Puis, dans l'hypothèse où il parviendrait à ses fins, Hon Hai mettrait aussi la main sur les technologies de copieurs, d'appareils électroménagers à ions négatifs et d'autres brevets que détient Sharp dans divers domaines.
C'est déjà passablement compliqué ainsi mais ce n'est pas fini.
Le gouvernement japonais, qui a toujours été interventionniste quand il s'agit de technologies de pointe et de sociétés de grande renommée, n'est, on s'en doute, pas follement heureux d'entendre qu'un groupe comme Sharp pourrait tomber dans l'escarcelle d'une société asiatique comme Hon Hai.

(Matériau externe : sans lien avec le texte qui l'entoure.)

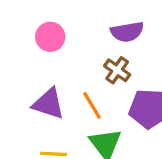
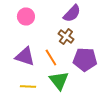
purple semicircle: (127, 32) -> (72, 14), turned -36

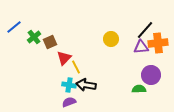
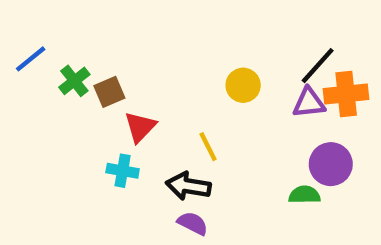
yellow line: (76, 67) -> (208, 147), moved
cyan cross: (69, 85) -> (123, 171), moved
purple semicircle: (69, 102) -> (193, 223), moved, turned 48

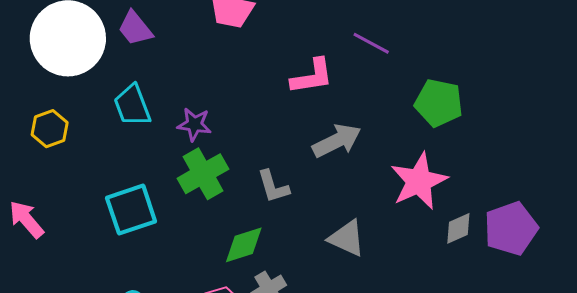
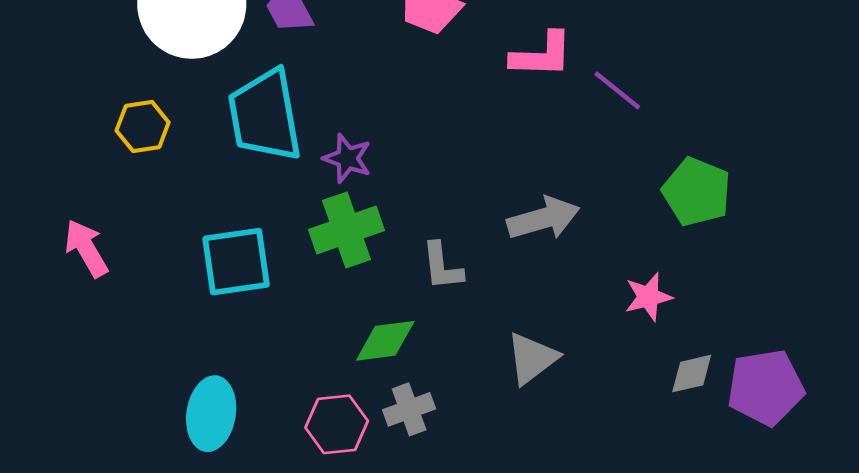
pink L-shape: (312, 76) -> (542, 55), moved
cyan trapezoid: (132, 105) -> (265, 116), size x1.5
pink star: (419, 181) -> (648, 297), size x0.6
gray triangle: (347, 238) -> (532, 358), turned 48

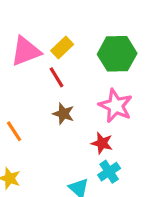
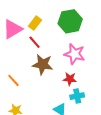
brown star: (63, 114) -> (43, 64), size x1.5
cyan cross: (109, 172) -> (77, 96), turned 32

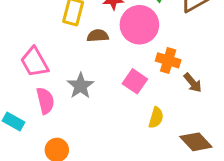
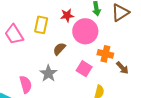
brown semicircle: (98, 36) -> (59, 49), moved, turned -40
pink trapezoid: (35, 62) -> (14, 34), moved

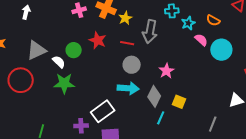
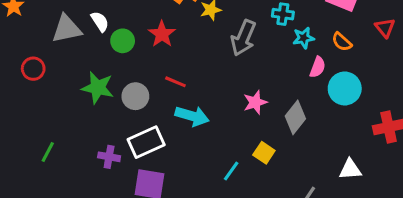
pink semicircle: (201, 40) -> (318, 67), turned 56
red line: (127, 43) -> (175, 82), moved
white semicircle: (59, 62) -> (100, 21), moved
gray circle: (132, 65) -> (135, 96), moved
red circle: (21, 80) -> (33, 69), size x0.6
gray diamond: (154, 96) -> (295, 117), moved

Evidemment, le ministre de l'Industrie ne va pas clamer en conférence de presse qu'il s'oppose à un tel rachat (les sociétés privées sont en théorie libres), mais en coulisses ça s'agite forcément.
La preuve, le deuxième lot de rumeurs qui parcourent la presse depuis des semaines parle d'un démantèlement de Sharp, avec la création d'une société à part reprenant l'activité des écrans LCD, laquelle serait à 90% détenue par... un fonds d'investissement créé par les pouvoirs public.
Cet organisme, appelé INCJ, est déjà à l'origine de la création de Japan Display en 2012 qui n'est autre que le plus important rival japonais de Sharp. On imagine donc que l'INCJ reprendrait les activités LCD de Sharp pour les fusionner ensuite avec Japan Display et ainsi la boucle serait bouclée.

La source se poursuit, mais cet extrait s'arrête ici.